:: Exercise goal ::
Match the word "melayani". Return each line of the data below where it appears.

:: Data shown ::
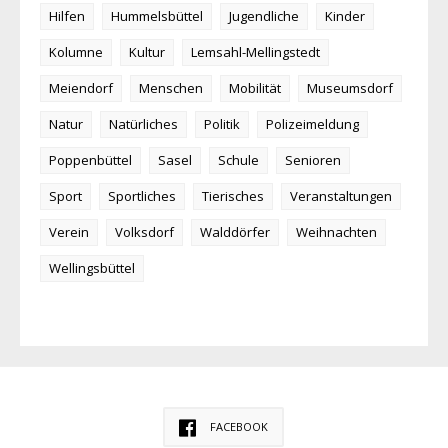
Hilfen
Hummelsbüttel
Jugendliche
Kinder
Kolumne
Kultur
Lemsahl-Mellingstedt
Meiendorf
Menschen
Mobilität
Museumsdorf
Natur
Natürliches
Politik
Polizeimeldung
Poppenbüttel
Sasel
Schule
Senioren
Sport
Sportliches
Tierisches
Veranstaltungen
Verein
Volksdorf
Walddörfer
Weihnachten
Wellingsbüttel
FACEBOOK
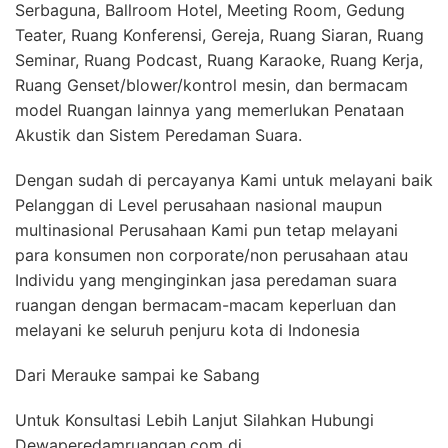
Serbaguna, Ballroom Hotel, Meeting Room, Gedung
Teater, Ruang Konferensi, Gereja, Ruang Siaran, Ruang
Seminar, Ruang Podcast, Ruang Karaoke, Ruang Kerja,
Ruang Genset/blower/kontrol mesin, dan bermacam
model Ruangan lainnya yang memerlukan Penataan
Akustik dan Sistem Peredaman Suara.
Dengan sudah di percayanya Kami untuk melayani baik
Pelanggan di Level perusahaan nasional maupun
multinasional Perusahaan Kami pun tetap melayani
para konsumen non corporate/non perusahaan atau
Individu yang menginginkan jasa peredaman suara
ruangan dengan bermacam-macam keperluan dan
melayani ke seluruh penjuru kota di Indonesia
Dari Merauke sampai ke Sabang
Untuk Konsultasi Lebih Lanjut Silahkan Hubungi
Dewaperedamruangan.com di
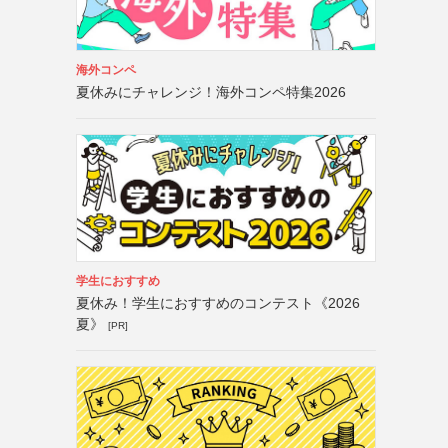
海外コンペ
夏休みにチャレンジ！海外コンペ特集2026
学生におすすめ
夏休み！学生におすすめのコンテスト《2026
夏》
[PR]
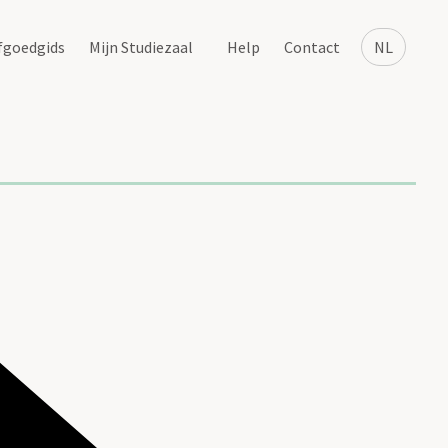
fgoedgids
Mijn Studiezaal
Help
Contact
NL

:: Response to the task ::
Dengan sudah di percayanya Kami untuk melayani baik
multinasional Perusahaan Kami pun tetap melayani
melayani ke seluruh penjuru kota di Indonesia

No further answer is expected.